Cases of violence and other abuses against domestic workers reported to the police rarely make it to court. Most are instead settled through "mediation" outside the scope of the legal system. Domestic workers and employers come to an agreement, usually financial, to resolve the matter in private and any criminal charges pending against the perpetrator are dropped. Amnesty International was told that these practices are facilitated to some degree by the higher status and financial weight of employers compared to those of domestic workers. While employers are often in a strong position to bargain on a financial amount to settle the case and thereby avoid criminal punishment, domestic workers have little option but to accept what their employer offers. With corruption rife across the judiciary and police system, these practices mean impunity for perpetrators and lack of access to justice for victims, potentially fuelling a cycle of abuse whereby perpetrators go free and commit abuses over again.
If a case goes to court, domestic workers may still face obstacles. There may be some reluctance among police, prosecutor’s offices, judges and lawyers to tackle the case due to a persistent belief that domestic violence remains a private issue which does not require state intervention. Many believe that the victim herself, rather than the perpetrator, is responsible for the violence she endured, having provoked such violence by not carrying out her work properly.(19) According to local NGOs these obstacles to victims’ access to justice are further exacerbated by a lack of respect for domestic workers within the judiciary itself. Domestic workers are victims of their low status within Indonesian society.

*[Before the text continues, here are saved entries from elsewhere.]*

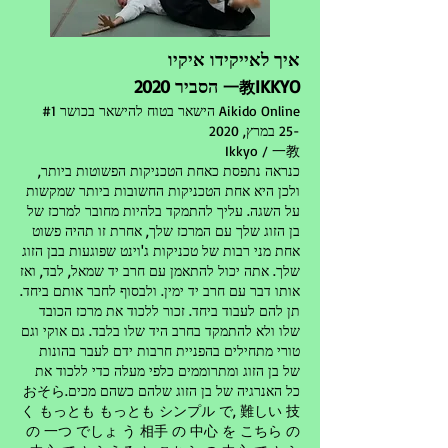
איך לאייקידו איקיו
IKKYO הסביר 2020
一教
Aikido Online הישאר בטוח להישאר בכושר #1
-25 במרץ, 2020
Ikkyo / 一教
כנראה נתפסת כאחת הטכניקות הפשוטות ביותר,
ולכן היא אחת הטכניקות החשובות ביותר שמקשות
על השגה. עליך להתמקד בלהיות מחובר למרכז של
בן הזוג שלך עם המרכז שלך, אחרת זו תהיה פשוט
אחת מני רבות של טכניקות ג'וינט שפוגעות בבן הזוג
שלך. אתה יכול להתאמן עם חרב יד שמאל, לבד, ואז
אותו דבר עם חרב יד ימין. ולבסוף לחבר אותם ביחד.
תן להם לעבוד ביחד. זכור ללכוד את מרכז הכובד
שלו ולא להתמקד בחרב היד שלו בלבד. גם אוקי וגם
טורי מתחילים בהפניית חרבות ידם לעבר בהונות
של בן הזוג ומתרוממים כלפי מעלה כדי ללכוד את
כל האנרגיה של בן הזוג שלהם כשהם מכים.おそら
く もっとも もっとも シンプル で, 難しい 技
の 一つ でしょ う 相手 の 中心 を こちら の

Poorly educated, unskilled, from poor backgrounds, conducting menial tasks and without career prospects, they are often considered and treated as second-class citizens. Their lower status in Indonesian society is also explained by gender prejudices and stereotypes which exist in relation to their work. Domestic work is seen as less important than other types of work as women have been doing it without formal payment for centuries.(20)
In its concluding observations to the consideration of Indonesia’s second and third periodic report at its 18th session in February 1998, the Committee on the Elimination of Discrimination against Women emphasised "the need for the gender sensitization of authorities, including the judiciary, law enforcement officers, lawyers, social workers, health professionals and other who are directly involved in combating violence against women".(21)
Amnesty International recommends the following to the Indonesian authorities:
· Publicize the Domestic Violence Law and relevant services, such as the recently established gender desks in police stations, to domestic workers, their employers and recruitment agents, including through the media;
· Conduct training to ensure that legal practitioners, including judges and prosecutors, and police are fully briefed about the content and applicability of the Domestic Violence Law;
· Make police aware that their decisions to pursue an investigation should not be affected by whether or not compensation has been offered or accepted.